The financial crisis has hit tourism – one of New Zealand’s biggest earners – causing visitor numbers to plummet last month.

The financial crisis has hit tourism – one of New Zealand’s biggest earners – causing visitor numbers to plummet last month.

Statistics New Zealand figures show the number of international tourists fell 6.6 per cent, or 11,100 people, in September compared with the same month last year.

That’s the equivalent of 25 jumbo jets full of passengers.

The year to September 2008 was also down, although the drop was less than 1 per cent.

The biggest loss came from China. Visitors from there dropped by a third, falling by 2700 to 5497 in September.

China is New Zealand’s fourth-largest market and Tourism New Zealand has been actively targeting it with a $7 million campaign.

Australia, New Zealand’s largest tourist market, was also down 3 per cent, with 2200 fewer tourists coming compared with September last year.

Korea, Japan and the United States also continued downward trends.

The only market to see an increase was Canada, where numbers have risen from a low base on the back of Air New Zealand’s new direct service launched this year.

Tourism New Zealand chief executive George Hickton blamed increasing economic uncertainty for the drop and predicted even tougher times for the year ahead.

“It is clear New Zealand tourism is facing difficult times as a result of the financial crisis and that things will be even more challenging in 2009.”

Visitor numbers from China have been hit as a result of the Sichuan earthquake and Olympic Games. Government officials were banned from travelling directly after the earthquake and visa applications to New Zealand have slowed.

Hickton said Chinese tourism had taken longer than expected to recover but the outlook for summer was improving.

Tourism New Zealand is also ploughing money into advertising in Britain to try to maintain visitor levels.

But Hickton said Australia remained New Zealand’s best chance of weathering the tougher economic conditions. “With long-haul travel becoming more expensive, Australians will be looking to holiday closer to home, providing a lot of opportunities for New Zealand.”

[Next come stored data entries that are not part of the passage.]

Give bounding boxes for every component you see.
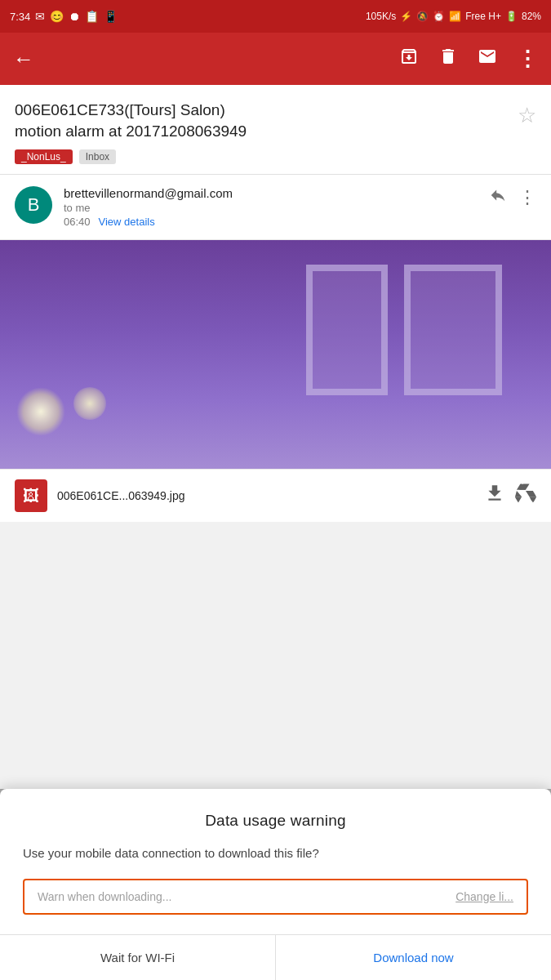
warn-option-text: Warn when downloading... [38, 890, 171, 903]
gmail-icon: ✉ [35, 10, 45, 23]
delete-button[interactable] [438, 47, 458, 71]
download-button[interactable] [484, 483, 505, 509]
email-image [0, 240, 551, 469]
back-button[interactable]: ← [13, 47, 34, 72]
dialog-body: Use your mobile data connection to downl… [23, 844, 528, 863]
drive-button[interactable] [515, 483, 536, 509]
network-label: Free H+ [465, 11, 501, 22]
screen-icon: 📱 [104, 10, 118, 23]
sender-actions: ⋮ [489, 186, 536, 208]
sender-time: 06:40 [64, 216, 91, 228]
image-thumb-icon: 🖼 [23, 487, 39, 506]
view-details-link[interactable]: View details [99, 216, 155, 228]
email-image-area [0, 240, 551, 469]
email-tags: _NonLus_ Inbox [15, 149, 536, 164]
dialog-actions: Wait for WI-Fi Download now [0, 934, 551, 980]
data-usage-dialog: Data usage warning Use your mobile data … [0, 789, 551, 981]
email-button[interactable] [478, 47, 497, 71]
status-right: 105K/s ⚡ 🔕 ⏰ 📶 Free H+ 🔋 82% [366, 11, 541, 22]
tag-inbox[interactable]: Inbox [79, 149, 116, 164]
app-bar: ← ⋮ [0, 33, 551, 85]
signal-icon: 📶 [449, 11, 461, 22]
status-time: 7:34 [10, 11, 30, 23]
record-icon: ⏺ [69, 10, 80, 23]
avatar: B [15, 186, 52, 224]
status-left: 7:34 ✉ 😊 ⏺ 📋 📱 [10, 10, 118, 23]
light-glow-2 [73, 387, 106, 420]
sender-time-row: 06:40 View details [64, 216, 478, 228]
star-button[interactable]: ☆ [518, 101, 536, 130]
tag-nonlus[interactable]: _NonLus_ [15, 149, 73, 164]
sender-to: to me [64, 202, 478, 214]
sender-more-button[interactable]: ⋮ [518, 187, 536, 208]
window-frame-1 [404, 265, 502, 395]
warn-option-box[interactable]: Warn when downloading... Change li... [23, 879, 528, 915]
attachment-row: 🖼 006E061CE...063949.jpg [0, 469, 551, 522]
bluetooth-icon: ⚡ [400, 11, 412, 22]
battery-level: 82% [522, 11, 541, 22]
more-button[interactable]: ⋮ [517, 48, 538, 69]
dialog-overlay: Data usage warning Use your mobile data … [0, 789, 551, 981]
app-bar-actions: ⋮ [399, 47, 538, 71]
dialog-content: Data usage warning Use your mobile data … [0, 789, 551, 915]
alarm-icon: 🔕 [416, 11, 429, 22]
battery-icon: 🔋 [505, 11, 518, 22]
download-now-button[interactable]: Download now [276, 935, 551, 980]
dialog-title: Data usage warning [23, 812, 528, 830]
attachment-thumbnail: 🖼 [15, 479, 47, 512]
reply-button[interactable] [489, 186, 507, 208]
attachment-filename: 006E061CE...063949.jpg [57, 489, 474, 502]
status-bar: 7:34 ✉ 😊 ⏺ 📋 📱 105K/s ⚡ 🔕 ⏰ 📶 Free H+ 🔋 … [0, 0, 551, 33]
wait-wifi-button[interactable]: Wait for WI-Fi [0, 935, 276, 980]
subject-line2: motion alarm at 20171208063949 [15, 122, 247, 140]
speed-indicator: 105K/s [366, 11, 396, 22]
clipboard-icon: 📋 [85, 10, 99, 23]
clock-icon: ⏰ [433, 11, 445, 22]
light-glow-1 [16, 387, 65, 436]
email-header: 006E061CE733([Tours] Salon) motion alarm… [0, 85, 551, 175]
sender-row: B brettevillenormand@gmail.com to me 06:… [0, 175, 551, 240]
emoji-icon: 😊 [50, 10, 64, 23]
email-subject: 006E061CE733([Tours] Salon) motion alarm… [15, 100, 536, 141]
sender-info: brettevillenormand@gmail.com to me 06:40… [64, 186, 478, 228]
archive-button[interactable] [399, 47, 419, 71]
window-frame-2 [306, 265, 388, 395]
sender-email: brettevillenormand@gmail.com [64, 186, 478, 200]
change-limit-link[interactable]: Change li... [455, 890, 513, 903]
subject-line1: 006E061CE733([Tours] Salon) [15, 101, 225, 118]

Tourism Industry Association chief executive Tim Cossar said the numbers reflected the feedback coming from businesses for the past couple of months.

He said businesses were still optimistic of a positive summer and some were talking about a bounce-back in the domestic market as New Zealanders holidayed at home.

“But I don’t think anyone is saying it is going to be brilliant.”

Cossar said that for many tourism businesses March would be the crunch time as the summer peak season comes off and the sharp reality of winter hits.

ASB economist Jane Turner said the fall in September had been quite sharp but what was more worrying was the year decline, which was in negative territory for the first time in two years.

“With declining global growth in the outlook for Australia and the UK – they are all taking less holidays.”

But Turner said the recent drop in New Zealand’s dollar had been good news for the tourism industry.

“In the short term that should boost the spend in New Zealand. We have already seen the number of days here increase.”

International tourists spent $8.8 billion in New Zealand in the year to March 2007, putting tourism at 18.3 per cent of total New Zealand exports.

Tourism generated a direct contribution to gross domestic product of $7.9 billion, or 5.1 per cent.